This edited book has emerged from a CRESC1 (Centre for Research on Socio- Cultural Change) workshop held in Manchester in February 2008, which provided a forum to debate ‘Gender, Service Work and the Cultural Economy’. The aim of this collection, based largely on contributions from the workshop, is to explore the social and cultural issues within the economic changes that have given rise to service work, which represents the largest occupational sector (ILO 2008).

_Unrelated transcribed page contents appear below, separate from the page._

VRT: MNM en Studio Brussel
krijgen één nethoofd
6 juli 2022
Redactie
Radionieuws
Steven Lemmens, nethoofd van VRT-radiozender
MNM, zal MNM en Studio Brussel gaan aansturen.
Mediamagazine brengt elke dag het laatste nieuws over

This sector is often polarized between higher- paid ICT- enabled ‘knowledge work’ and lower- paid catering, cleaning and care work. In order to gain a broad appreciation of
working lives, we adopt an inclusive approach with chapters covering a variety of types of service work. Written by specialists in their respective fields, this book draws together authors from interdisciplinary areas that are carrying out significant research into the totality of women’s working lives and studying varying combinations of gender and service work within an international context. Authors originate from a range of disciplinary backgrounds including sociology, anthropology, critical management,
industrial relations, economics, geography, gender studies, and science and technology studies. Accordingly, the analysis being presented is accompanied by diverse illustrations, such as IT workers in Mumbai, lone parents undergoing CISCO network engineer training in London, financial and retail service workers in Europe, Indian nurses working for the UK NHS, a historical study of female telegraphers, and call centre
staff employed to service the emerging domestic market in India.